***** THE DATA *****
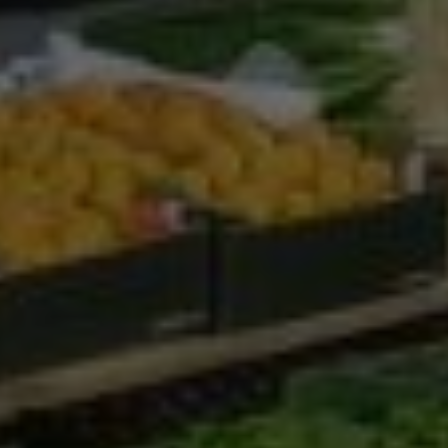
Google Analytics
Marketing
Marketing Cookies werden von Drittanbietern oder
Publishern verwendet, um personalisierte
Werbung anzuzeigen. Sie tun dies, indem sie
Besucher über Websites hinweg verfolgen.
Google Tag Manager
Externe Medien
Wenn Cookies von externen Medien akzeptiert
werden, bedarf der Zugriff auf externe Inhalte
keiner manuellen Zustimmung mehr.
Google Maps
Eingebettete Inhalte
*****
***** THE DATA *****
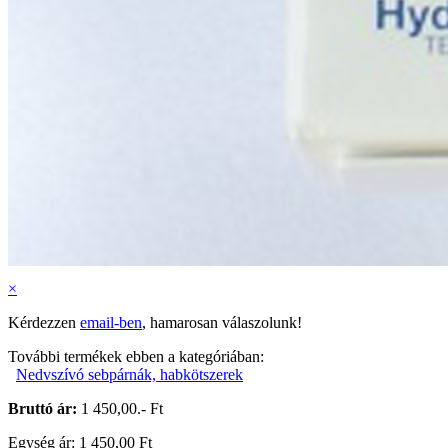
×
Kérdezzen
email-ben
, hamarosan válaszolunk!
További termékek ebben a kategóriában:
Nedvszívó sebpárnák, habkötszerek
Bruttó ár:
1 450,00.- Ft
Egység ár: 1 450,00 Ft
*****
***** THE DATA *****
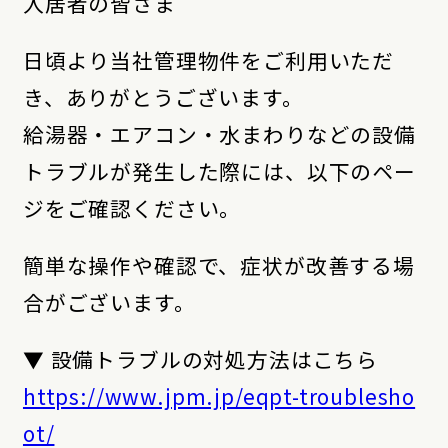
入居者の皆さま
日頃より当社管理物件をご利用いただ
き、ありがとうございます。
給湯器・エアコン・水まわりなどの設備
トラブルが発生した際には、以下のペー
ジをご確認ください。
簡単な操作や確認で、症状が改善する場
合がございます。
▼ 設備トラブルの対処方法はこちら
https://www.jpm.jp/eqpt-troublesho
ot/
*****
AIM OF THE TASK
Proceeding from the line containing "További termékek ebben" through the line containing "Egység ár: 1 450,00 Ft", transcribe the lines above exactly, both end lines included.

RESPONSE TO THIS TASK
További termékek ebben a kategóriában:
Nedvszívó sebpárnák, habkötszerek
Bruttó ár:
1 450,00.- Ft
Egység ár: 1 450,00 Ft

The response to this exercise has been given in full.